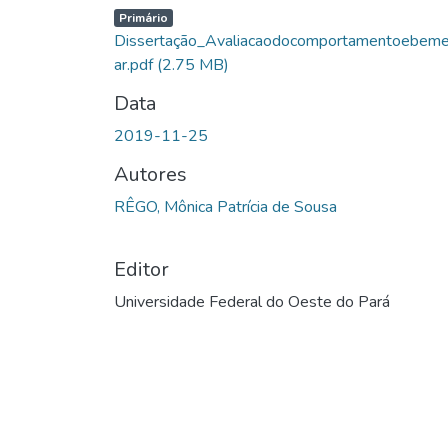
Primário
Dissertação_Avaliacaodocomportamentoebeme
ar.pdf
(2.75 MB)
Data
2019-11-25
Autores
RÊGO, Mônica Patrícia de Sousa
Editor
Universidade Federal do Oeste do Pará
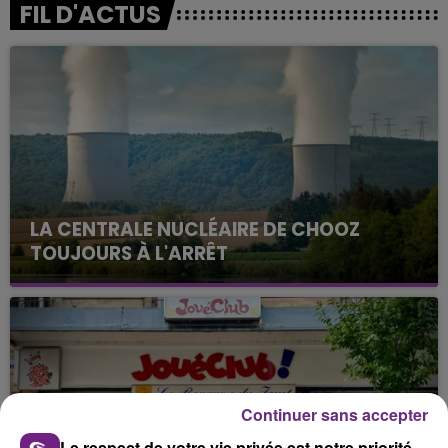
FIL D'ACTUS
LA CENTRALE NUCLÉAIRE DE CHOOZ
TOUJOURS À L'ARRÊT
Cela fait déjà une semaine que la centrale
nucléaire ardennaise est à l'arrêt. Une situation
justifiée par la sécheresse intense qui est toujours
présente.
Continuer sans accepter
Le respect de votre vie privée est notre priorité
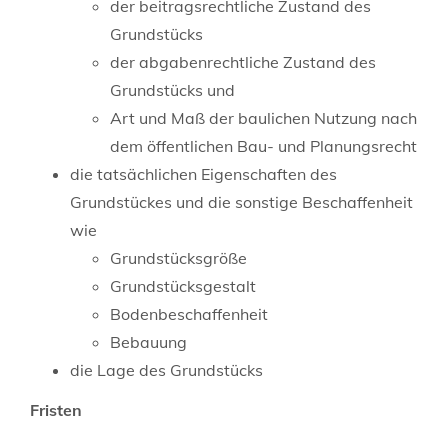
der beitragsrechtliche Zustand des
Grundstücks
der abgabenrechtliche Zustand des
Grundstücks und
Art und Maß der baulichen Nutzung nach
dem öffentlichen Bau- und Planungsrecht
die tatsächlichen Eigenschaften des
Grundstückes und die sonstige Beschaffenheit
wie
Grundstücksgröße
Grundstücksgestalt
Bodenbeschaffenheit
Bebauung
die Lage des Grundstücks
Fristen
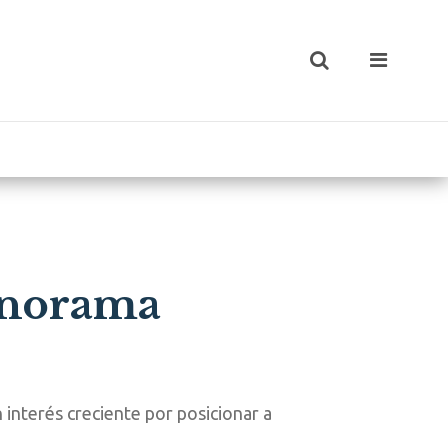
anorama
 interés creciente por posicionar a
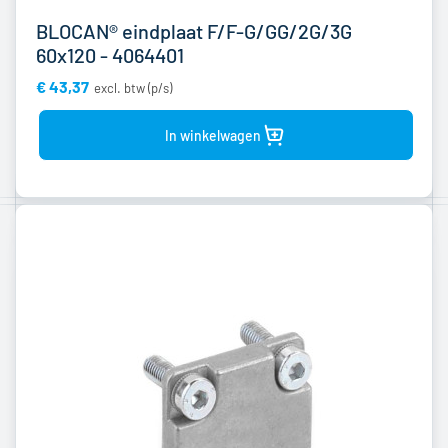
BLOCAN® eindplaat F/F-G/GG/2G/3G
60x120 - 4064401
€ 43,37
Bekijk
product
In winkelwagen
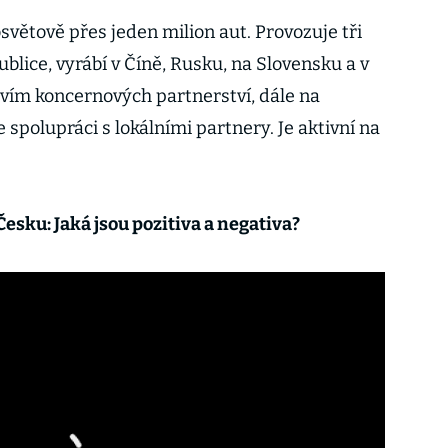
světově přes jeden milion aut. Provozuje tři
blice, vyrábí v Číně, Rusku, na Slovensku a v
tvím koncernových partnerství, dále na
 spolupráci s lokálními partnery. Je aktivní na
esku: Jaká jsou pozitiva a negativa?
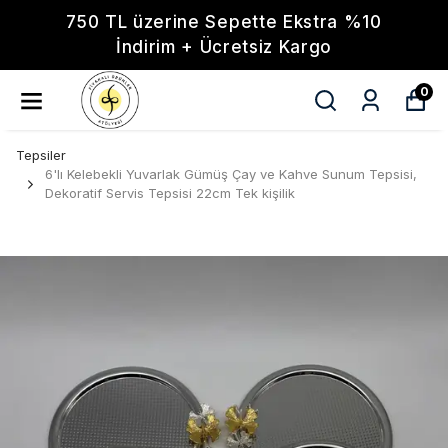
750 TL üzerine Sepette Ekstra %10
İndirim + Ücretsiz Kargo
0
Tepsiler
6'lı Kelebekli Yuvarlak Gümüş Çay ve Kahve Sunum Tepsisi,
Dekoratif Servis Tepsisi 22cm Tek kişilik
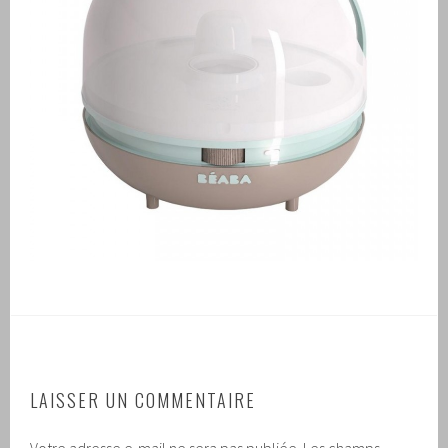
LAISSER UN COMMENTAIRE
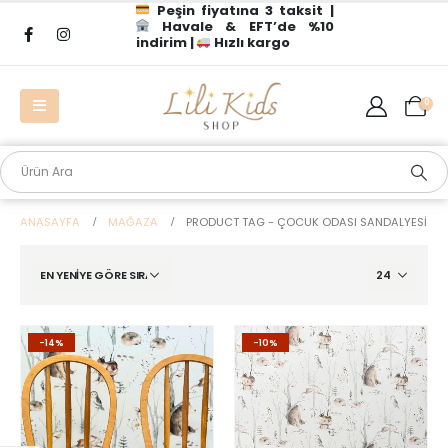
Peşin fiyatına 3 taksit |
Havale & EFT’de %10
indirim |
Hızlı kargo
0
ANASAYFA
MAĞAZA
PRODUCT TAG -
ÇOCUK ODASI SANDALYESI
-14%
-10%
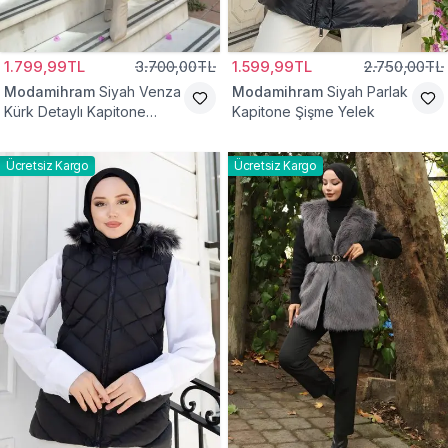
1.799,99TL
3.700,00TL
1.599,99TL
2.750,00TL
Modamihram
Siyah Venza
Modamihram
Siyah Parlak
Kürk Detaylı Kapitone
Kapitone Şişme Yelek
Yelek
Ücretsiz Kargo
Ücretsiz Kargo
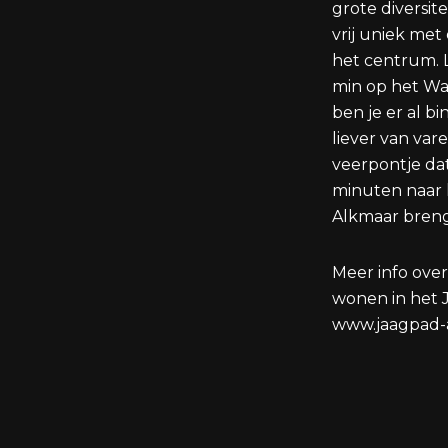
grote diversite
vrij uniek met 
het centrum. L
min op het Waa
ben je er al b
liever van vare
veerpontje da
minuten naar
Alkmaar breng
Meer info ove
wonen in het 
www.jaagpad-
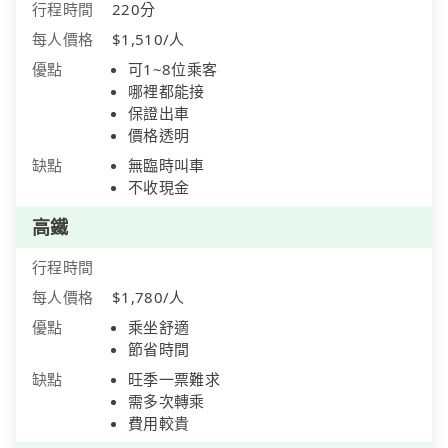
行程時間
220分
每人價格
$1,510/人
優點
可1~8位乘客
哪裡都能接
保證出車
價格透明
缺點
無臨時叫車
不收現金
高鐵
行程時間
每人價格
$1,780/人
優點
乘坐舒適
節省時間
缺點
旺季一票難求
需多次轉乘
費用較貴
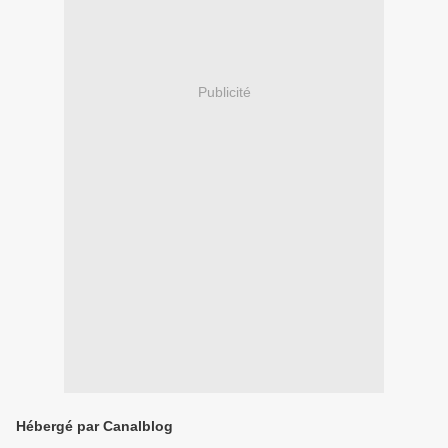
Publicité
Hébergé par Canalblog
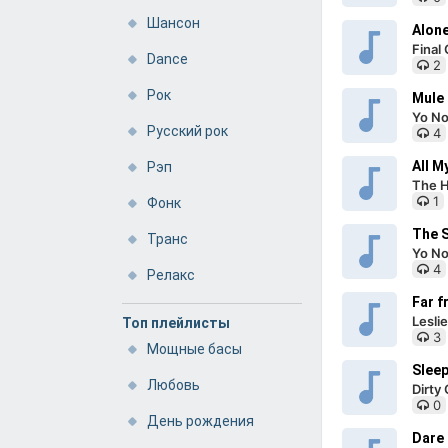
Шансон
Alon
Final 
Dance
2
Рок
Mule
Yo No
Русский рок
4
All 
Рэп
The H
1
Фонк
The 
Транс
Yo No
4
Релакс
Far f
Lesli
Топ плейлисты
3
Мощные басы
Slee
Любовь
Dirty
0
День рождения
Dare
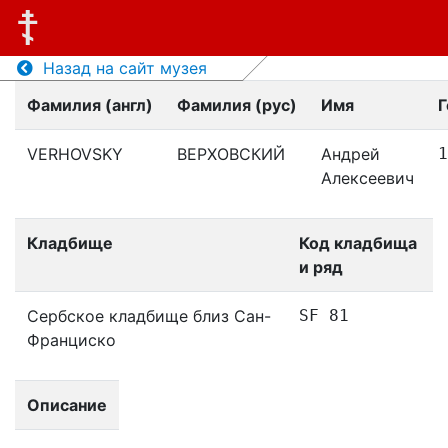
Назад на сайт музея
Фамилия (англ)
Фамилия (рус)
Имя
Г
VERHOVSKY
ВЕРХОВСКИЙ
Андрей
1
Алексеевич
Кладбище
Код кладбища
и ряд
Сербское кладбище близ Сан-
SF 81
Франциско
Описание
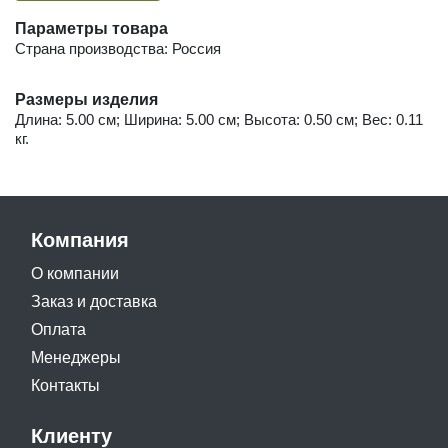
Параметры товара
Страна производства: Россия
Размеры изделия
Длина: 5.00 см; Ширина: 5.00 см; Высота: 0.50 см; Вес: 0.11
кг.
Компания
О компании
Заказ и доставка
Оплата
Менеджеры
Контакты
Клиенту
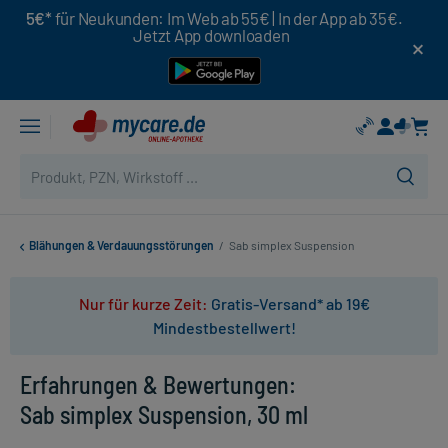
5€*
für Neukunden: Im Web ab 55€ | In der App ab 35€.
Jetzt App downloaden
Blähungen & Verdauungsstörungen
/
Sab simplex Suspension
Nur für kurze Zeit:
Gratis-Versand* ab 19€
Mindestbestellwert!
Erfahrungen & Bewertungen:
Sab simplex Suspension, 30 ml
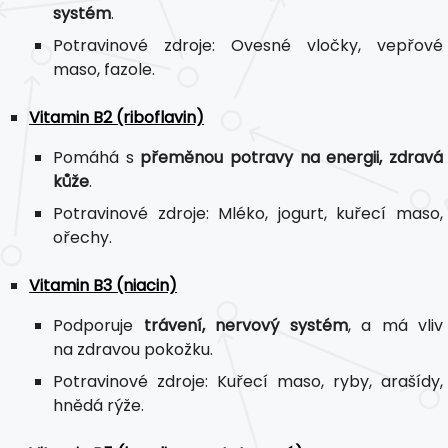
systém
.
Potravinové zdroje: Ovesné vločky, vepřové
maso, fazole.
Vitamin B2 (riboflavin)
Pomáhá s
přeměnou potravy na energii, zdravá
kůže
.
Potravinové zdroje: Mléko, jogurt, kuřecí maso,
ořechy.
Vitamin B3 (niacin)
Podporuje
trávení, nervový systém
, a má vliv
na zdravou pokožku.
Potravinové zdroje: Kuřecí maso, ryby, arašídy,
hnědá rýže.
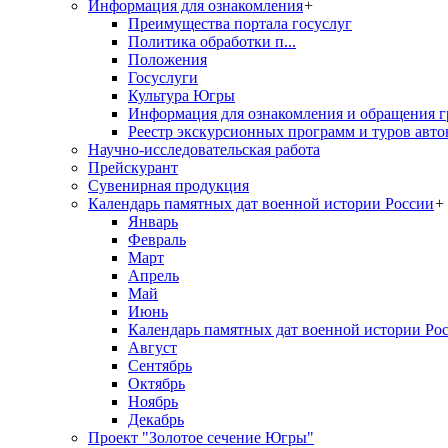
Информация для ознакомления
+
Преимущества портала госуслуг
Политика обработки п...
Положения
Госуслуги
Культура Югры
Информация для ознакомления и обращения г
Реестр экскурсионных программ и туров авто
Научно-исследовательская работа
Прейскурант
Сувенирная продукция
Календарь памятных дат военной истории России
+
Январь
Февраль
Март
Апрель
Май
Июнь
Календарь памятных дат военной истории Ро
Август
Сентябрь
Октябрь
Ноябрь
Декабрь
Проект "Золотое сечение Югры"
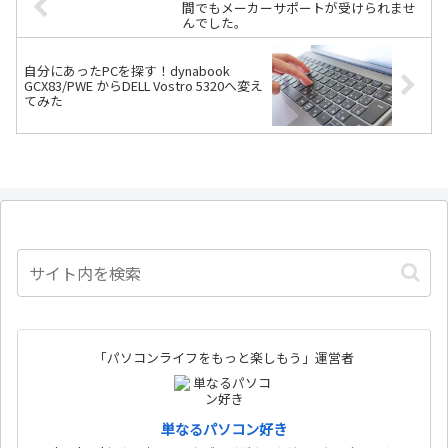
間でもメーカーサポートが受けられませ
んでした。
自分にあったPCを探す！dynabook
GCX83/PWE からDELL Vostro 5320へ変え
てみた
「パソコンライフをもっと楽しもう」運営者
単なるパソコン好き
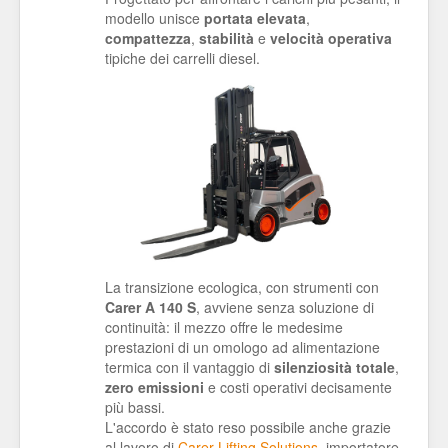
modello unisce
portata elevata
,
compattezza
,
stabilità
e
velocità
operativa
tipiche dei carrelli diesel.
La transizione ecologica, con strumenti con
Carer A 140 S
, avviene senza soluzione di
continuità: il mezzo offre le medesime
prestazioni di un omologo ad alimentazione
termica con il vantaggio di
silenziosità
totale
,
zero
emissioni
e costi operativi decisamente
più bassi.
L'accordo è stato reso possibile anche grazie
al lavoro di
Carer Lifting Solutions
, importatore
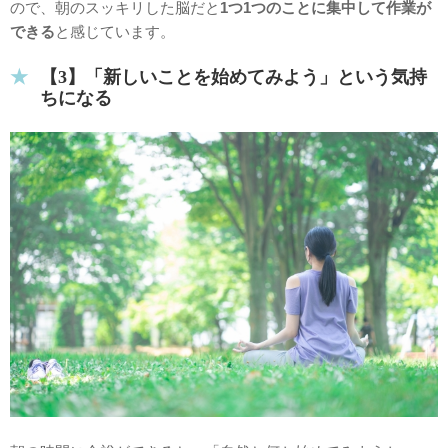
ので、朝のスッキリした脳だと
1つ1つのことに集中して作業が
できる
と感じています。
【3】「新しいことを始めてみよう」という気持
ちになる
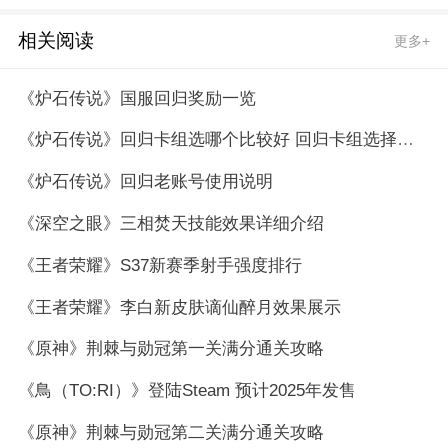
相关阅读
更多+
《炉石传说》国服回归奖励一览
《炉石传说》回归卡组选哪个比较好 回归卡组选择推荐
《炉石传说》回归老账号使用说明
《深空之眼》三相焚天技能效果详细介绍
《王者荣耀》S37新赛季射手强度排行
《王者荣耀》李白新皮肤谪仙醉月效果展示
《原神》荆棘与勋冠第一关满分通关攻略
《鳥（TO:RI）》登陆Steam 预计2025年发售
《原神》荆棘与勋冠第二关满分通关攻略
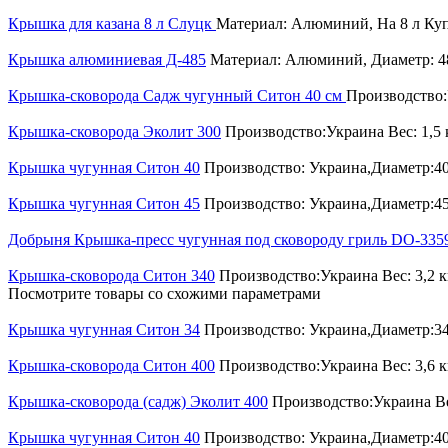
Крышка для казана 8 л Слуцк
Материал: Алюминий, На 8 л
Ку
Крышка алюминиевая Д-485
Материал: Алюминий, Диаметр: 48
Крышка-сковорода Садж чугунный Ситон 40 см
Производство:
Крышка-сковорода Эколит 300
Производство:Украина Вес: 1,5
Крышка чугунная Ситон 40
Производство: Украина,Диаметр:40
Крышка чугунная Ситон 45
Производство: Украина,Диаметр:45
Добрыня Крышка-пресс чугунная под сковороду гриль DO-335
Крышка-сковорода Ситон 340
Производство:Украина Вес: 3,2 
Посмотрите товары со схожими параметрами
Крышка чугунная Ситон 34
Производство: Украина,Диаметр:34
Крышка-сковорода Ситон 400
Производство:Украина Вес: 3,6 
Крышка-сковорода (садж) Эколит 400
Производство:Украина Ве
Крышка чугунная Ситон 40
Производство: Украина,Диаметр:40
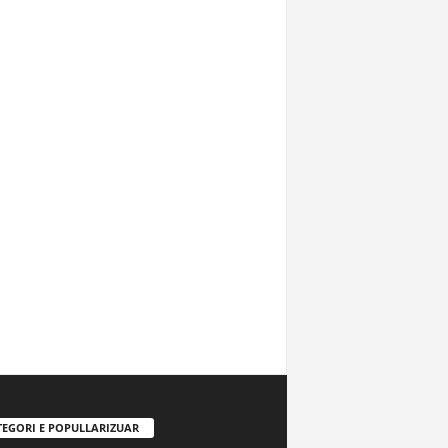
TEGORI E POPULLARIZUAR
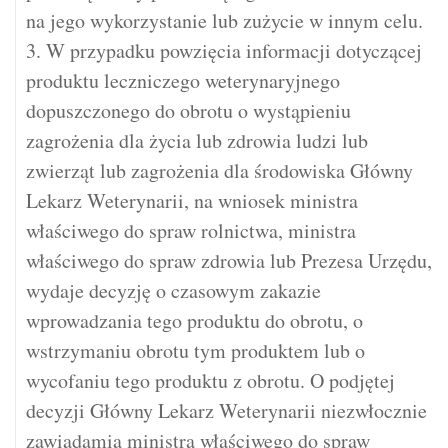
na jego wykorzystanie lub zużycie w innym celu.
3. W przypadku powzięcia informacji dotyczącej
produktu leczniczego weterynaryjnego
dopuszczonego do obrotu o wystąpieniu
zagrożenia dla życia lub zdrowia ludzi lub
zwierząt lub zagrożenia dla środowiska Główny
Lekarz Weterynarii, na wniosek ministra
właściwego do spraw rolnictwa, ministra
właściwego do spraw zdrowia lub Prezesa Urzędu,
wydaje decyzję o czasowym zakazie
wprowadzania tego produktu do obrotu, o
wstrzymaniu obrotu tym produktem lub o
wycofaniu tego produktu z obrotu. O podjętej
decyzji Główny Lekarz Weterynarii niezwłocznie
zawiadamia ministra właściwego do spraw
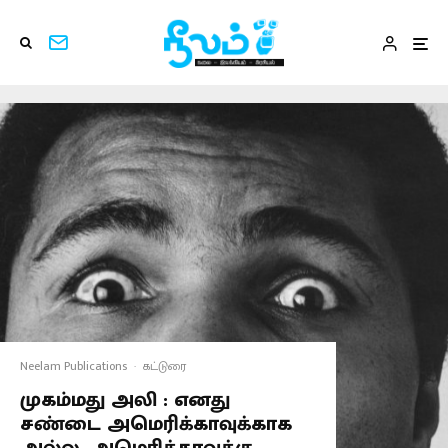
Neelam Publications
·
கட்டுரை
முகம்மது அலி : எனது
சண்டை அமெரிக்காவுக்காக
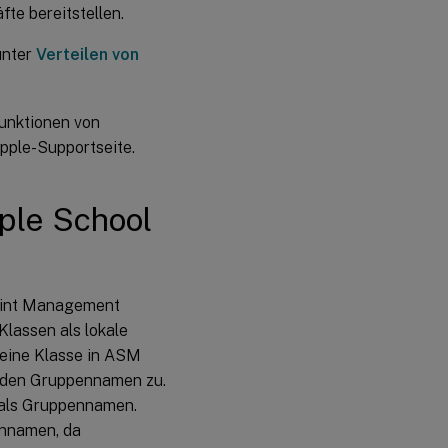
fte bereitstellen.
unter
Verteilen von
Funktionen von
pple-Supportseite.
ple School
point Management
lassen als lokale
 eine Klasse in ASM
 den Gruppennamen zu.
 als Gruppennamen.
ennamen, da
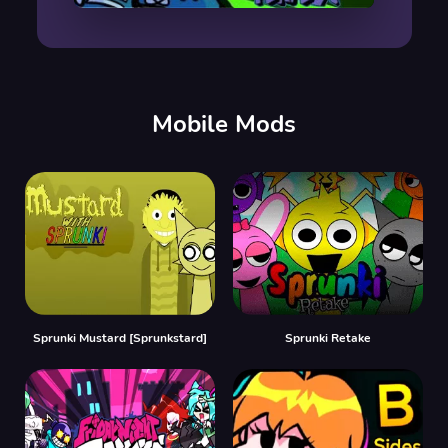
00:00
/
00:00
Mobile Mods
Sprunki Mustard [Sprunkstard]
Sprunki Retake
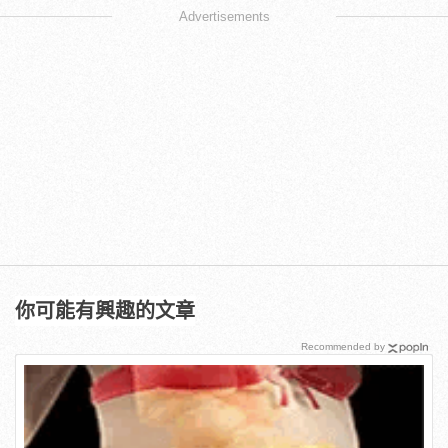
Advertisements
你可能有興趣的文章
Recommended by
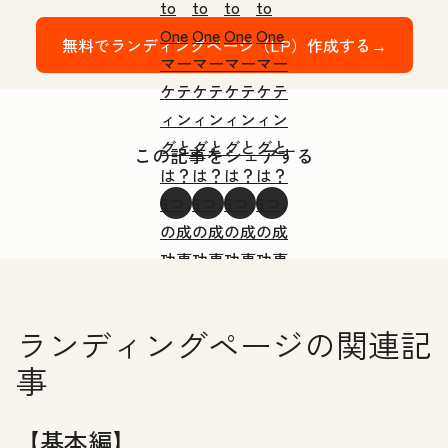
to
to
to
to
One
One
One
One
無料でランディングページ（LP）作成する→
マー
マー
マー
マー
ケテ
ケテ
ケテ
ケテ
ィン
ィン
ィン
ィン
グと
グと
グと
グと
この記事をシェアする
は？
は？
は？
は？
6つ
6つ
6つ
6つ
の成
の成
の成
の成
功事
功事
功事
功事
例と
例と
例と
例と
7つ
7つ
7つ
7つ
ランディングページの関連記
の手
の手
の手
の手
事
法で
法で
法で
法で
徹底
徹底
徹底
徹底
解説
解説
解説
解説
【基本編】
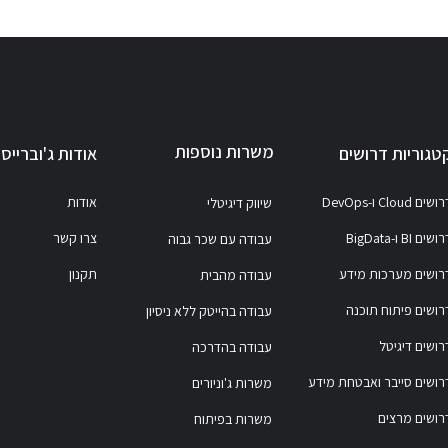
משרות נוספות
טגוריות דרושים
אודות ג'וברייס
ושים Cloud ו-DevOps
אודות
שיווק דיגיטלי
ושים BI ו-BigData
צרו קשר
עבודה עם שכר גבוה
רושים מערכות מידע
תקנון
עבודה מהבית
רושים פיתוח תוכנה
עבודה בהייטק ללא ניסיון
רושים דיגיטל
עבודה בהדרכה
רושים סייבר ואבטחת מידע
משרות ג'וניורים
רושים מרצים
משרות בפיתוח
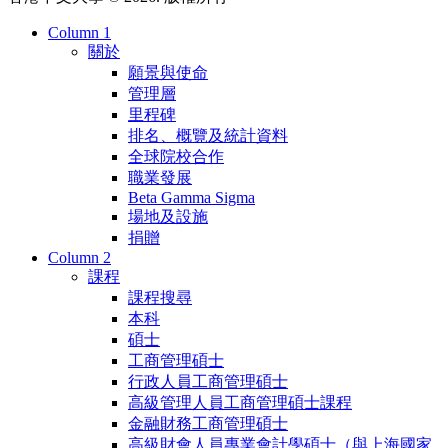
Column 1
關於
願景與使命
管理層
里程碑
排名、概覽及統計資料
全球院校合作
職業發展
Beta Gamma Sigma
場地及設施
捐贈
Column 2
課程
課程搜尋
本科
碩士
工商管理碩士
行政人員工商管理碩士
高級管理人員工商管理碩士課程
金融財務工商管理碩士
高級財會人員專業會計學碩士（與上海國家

====

What you need to do >> What lines in the material above contain the word "Информация"? Copy them out.

Your response >>
Информация для ознакомления
Информация для ознакомления и обращения г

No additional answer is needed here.